The Queen has had the 30ft by 12ft vegetable patch dug at the rear of the 40-acre gardens in an area known as the “yard bed”, previously used for growing summer flowers. No chemicals are used and the plot is irrigated from the palace borehole. The inauguration of the royal vegetable patch follows a similar idea by President Barack Obama and his wife Michelle. In March, they dug up 1,100 sq ft of the White House lawn to plant crops.
The Queen is at the forefront of a national grow-your-own movement as people look for cheap and healthy alternatives to supermarket food. The National Trust has begun a nationwide campaign to encourage landowners to lend spare plots to the public.

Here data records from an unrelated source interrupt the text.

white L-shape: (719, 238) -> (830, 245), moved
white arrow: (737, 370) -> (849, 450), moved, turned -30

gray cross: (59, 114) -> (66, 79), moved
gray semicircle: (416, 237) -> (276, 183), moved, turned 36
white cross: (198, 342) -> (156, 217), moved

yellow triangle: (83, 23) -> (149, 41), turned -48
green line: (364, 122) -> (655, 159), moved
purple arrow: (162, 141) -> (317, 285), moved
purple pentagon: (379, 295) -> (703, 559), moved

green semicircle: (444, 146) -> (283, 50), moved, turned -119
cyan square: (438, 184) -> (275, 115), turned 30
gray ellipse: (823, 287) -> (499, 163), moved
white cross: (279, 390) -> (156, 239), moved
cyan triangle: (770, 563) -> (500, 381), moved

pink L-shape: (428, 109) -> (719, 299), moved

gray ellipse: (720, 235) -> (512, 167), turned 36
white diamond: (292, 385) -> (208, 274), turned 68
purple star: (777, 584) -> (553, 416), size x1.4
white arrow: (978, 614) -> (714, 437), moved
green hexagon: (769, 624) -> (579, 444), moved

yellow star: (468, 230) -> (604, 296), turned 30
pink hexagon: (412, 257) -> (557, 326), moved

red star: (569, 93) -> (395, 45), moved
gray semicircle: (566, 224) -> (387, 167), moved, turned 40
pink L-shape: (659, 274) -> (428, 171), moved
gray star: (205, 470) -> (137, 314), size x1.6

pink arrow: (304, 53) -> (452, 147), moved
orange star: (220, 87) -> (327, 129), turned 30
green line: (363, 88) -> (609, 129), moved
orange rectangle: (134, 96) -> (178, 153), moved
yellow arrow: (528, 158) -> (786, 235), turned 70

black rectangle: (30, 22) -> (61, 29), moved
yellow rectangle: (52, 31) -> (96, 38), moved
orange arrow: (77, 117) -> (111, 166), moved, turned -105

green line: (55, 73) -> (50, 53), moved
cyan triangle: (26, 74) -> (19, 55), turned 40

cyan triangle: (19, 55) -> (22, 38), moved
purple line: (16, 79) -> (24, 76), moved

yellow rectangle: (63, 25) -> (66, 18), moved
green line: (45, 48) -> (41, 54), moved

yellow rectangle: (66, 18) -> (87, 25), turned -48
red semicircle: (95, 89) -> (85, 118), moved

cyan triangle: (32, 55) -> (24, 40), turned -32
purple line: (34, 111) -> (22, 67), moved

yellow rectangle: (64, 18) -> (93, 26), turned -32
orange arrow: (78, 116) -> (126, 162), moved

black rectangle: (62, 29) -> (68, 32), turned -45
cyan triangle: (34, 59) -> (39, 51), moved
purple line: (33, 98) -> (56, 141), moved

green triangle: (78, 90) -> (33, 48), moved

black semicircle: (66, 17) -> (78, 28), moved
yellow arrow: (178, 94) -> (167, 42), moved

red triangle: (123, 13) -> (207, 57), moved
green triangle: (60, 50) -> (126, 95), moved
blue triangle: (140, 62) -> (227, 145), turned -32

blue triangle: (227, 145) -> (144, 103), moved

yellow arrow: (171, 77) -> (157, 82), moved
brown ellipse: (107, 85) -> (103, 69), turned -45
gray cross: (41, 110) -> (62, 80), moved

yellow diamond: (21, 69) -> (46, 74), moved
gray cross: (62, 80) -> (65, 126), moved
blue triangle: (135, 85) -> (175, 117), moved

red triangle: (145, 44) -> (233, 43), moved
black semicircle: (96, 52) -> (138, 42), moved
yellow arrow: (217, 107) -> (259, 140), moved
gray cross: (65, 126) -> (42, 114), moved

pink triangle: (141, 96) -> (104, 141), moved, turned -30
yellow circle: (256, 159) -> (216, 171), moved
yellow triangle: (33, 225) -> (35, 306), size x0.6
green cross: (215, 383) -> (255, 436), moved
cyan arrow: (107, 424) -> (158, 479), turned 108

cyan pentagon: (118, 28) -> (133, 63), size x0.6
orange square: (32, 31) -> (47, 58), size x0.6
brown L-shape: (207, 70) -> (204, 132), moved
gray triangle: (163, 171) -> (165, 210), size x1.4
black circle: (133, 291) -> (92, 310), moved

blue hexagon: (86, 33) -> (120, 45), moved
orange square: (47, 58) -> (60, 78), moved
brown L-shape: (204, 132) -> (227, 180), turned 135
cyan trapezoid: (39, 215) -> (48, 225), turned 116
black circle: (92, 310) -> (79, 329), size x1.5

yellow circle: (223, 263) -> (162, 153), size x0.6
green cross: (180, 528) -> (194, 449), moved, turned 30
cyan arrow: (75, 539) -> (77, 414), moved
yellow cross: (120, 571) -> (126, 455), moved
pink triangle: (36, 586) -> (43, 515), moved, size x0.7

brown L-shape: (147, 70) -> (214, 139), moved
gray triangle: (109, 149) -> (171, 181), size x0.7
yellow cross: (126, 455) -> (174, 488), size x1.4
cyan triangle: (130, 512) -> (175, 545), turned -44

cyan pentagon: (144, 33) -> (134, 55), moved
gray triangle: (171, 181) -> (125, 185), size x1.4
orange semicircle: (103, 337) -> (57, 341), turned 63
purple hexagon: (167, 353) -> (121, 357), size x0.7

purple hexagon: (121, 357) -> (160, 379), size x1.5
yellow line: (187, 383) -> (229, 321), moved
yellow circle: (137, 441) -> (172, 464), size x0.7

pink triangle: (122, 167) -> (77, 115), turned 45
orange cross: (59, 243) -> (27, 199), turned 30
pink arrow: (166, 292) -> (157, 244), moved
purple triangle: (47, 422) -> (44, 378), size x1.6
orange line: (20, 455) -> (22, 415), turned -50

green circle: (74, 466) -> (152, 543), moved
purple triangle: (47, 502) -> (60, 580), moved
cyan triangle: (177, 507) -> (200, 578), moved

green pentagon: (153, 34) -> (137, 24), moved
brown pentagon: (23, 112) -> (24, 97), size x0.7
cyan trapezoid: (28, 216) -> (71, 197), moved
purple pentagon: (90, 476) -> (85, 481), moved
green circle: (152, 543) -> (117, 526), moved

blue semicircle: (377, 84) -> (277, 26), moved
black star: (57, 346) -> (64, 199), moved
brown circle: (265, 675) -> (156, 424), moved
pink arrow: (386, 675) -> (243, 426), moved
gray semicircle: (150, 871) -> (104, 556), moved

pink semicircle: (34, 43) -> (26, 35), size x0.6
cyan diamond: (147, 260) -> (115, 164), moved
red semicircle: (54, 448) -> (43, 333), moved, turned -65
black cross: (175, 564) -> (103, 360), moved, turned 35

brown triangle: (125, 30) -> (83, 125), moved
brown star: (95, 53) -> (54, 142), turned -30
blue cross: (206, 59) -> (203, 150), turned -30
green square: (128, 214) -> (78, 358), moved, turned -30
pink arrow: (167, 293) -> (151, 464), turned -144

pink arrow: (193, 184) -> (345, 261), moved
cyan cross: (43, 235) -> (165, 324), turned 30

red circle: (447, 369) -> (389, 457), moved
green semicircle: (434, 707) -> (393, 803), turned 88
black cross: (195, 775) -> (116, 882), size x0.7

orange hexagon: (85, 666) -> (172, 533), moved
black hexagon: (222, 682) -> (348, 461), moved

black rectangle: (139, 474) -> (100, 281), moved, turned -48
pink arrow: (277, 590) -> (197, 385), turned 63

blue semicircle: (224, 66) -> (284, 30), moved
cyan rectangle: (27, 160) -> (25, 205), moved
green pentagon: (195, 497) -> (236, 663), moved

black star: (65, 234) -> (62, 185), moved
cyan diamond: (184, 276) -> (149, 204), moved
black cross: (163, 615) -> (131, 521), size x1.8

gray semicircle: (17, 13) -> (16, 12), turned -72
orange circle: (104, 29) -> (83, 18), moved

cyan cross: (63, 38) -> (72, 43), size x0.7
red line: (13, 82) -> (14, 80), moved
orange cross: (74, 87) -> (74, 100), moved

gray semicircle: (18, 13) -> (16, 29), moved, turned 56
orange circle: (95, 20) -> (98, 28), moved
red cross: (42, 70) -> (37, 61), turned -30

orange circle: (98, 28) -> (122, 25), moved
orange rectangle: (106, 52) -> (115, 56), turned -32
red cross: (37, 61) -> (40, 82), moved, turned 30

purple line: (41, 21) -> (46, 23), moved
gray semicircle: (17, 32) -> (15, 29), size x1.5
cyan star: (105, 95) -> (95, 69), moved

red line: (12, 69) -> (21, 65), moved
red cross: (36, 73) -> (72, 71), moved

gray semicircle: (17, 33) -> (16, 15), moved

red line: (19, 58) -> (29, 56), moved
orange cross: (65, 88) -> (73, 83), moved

Meanwhile, Boris Johnson, the London mayor, has announced a scheme to plant vegetables on rooftops and unused spaces around some of the capital’s most famous landmarks.
Some of the first vegetables planted on the Buckingham Palace patch have regal overtones. They include a rare climbing French bean called Blue Queen and a variety of the same vegetable known as Royal Red. Others in the garden include Northern Queen lettuces and tomato varieties such as Golden Queen, Queen of Hearts and White Queen.
Visiting dignitaries might want to try some of the others – Stuttgarter onions might appeal to Angela Merkel, the German leader, and Red Ace beetroot to Vladimir Putin, the Russian prime minister.
The Queen was shown round her new venture last week by Claire Midgley, the deputy gardens manager.
A palace spokeswoman said the Queen was a green gardener. She said: “No chemicals have been used to cultivate the allotment sites. Liquid seaweed has been used to feed the plants and garlic is being used to deter aphids. Like the rest of the garden, water from the palace borehole is used to irrigate the plants.
Everything grown will be eaten within the palace.” To mark the opening of the allotment, the palace has released pictures of the Queen and Princess Margaret harvesting dwarf beans at their allotment at Windsor castle in 1943.
The image was used to promote the wartime campaign for national self-sufficiency. Christopher Woodward, director of the Museum of Garden History in south London, which is holding an exhibition this autumn called The Good Life: 100 Years of Growing Your Own, said: “It’s a good idea for the Queen to start an allotment.
The whole thing about urban food is the zeitgeist. It is not about the quantity of food produced. “When people feel anxious, they want to grow vegetables. In the late 1970s, the waiting list for allotments increased by a factor of 16, but in the 1980s when people had money and shoulder pads they abandoned their allotments.” He added: “Everybody feels better when they put their fingers in the earth and nothing tastes better than a strawberry or tomato you have just picked.”
Sir Roy Strong, the historian who wrote a book on the royal gardens, said: “The Queen is in line with the times and should be greatly applauded, but the idea of Princess Margaret keeping an allotment would have been laughable.”